ELECTRIC MOTOR CONTROL

The present invention relates to the control of electric motors, and in particular to the detection of stalling in electric motors. It has particular application in permanent magnet AC motors but can also be used in other types of motor.

In order to control an electric motor, for example using closed loop velocity control or closed loop current control, it is necessary to know the rotational position of the motor. It is well known to use a dedicated position sensor to monitor the rotational position of an electric motor. An overview of a closed loop velocity control system utilising a position sensor is shown in Figure 1. The rotational position of the three phase motor 10 is monitored by a position sensor 12, the output of which is use to determine the motor speed W by a speed calculation algorithm 14. The system receives a motor speed request W* which is compared with the measured speed W by a comparator 16. The difference between the measured and desired speed, or the speed error, is input to a velocity controller 18 which calculates target currents i*, which are calculated in terms of D and Q current vectors, which are required to bring the motor speed towards the desired speed. These are input to a current comparator 20, which also receives measured D and Q current values generated by a current converter 22 from sensed currents in the three phases of the motor as measured by a current sensor 24. The current comparator 20 outputs the current error, i.e. the difference between the measured currents and the desired currents, and inputs that to a current controller 26. The current controller 26 outputs demanded D and Q voltage values, which are input to a converter 28. The converter 28 converts the D and Q voltage demands into phase voltage demands, i.e. the required voltage in each of the phases of the motor. The phase voltage demands are input to

a PWM driver 30 which applies PWM voltages to the motor phases to produce the demanded currents.

For a number of applications a diagnostic may be required that can detect if the motor is stalled, i.e. not rotating, or not rotating at sufficient speed, in response to the current passed through it. This may be because the load on the motor is too high, or because it has become completely locked due to some physical obstruction. The position sensor can be checked directly to determine whether the motor is rotating, for example if the position sensor includes hall sensors, they will not change state if the motor is stalled.
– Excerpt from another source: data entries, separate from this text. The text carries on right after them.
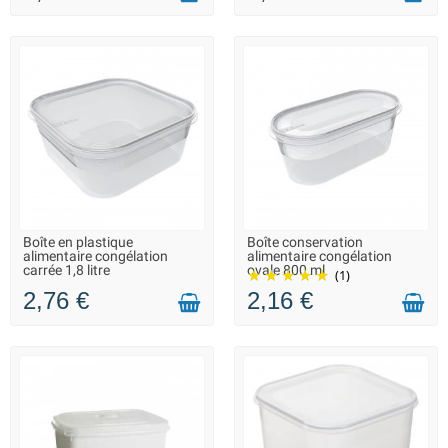
Boîte en plastique
Boîte conservation
LIVRAISON 2 À 3 JOURS
LIVRAISON 2 À 3 JOURS
alimentaire congélation
alimentaire congélation
carrée 1,8 litre
ovale 800 ml
(1)
2,76 €
2,16 €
With a sensorless position determining system the position sensor is removed and the position determined by a sensorless position algorithm from knowledge of the voltage applied to the motor and the current measured in the motor. As there is no position sensor there is no method to determine directly if the motor is rotating. Therefore in order to monitor for stalling an alternative method of detection is required.

As mentioned above, the basic requirement of stall detection is that the diagnostic can reliably detect that the motor has locked or otherwise stalled. One example of a stalled motor condition is where the load applied to the motor is greater than the torque that the motor can generate, causing the motor speed to fall to around zero. It may move very slowly or sporadically. If the load is removed the motor will operate as normal. Another example of a stalled motor condition is where the rotor has been mechanically locked, e.g. due to debris in the mechanics. The motor will not rotate at all and is unlikely to unless the cause of the locked rotor can be removed.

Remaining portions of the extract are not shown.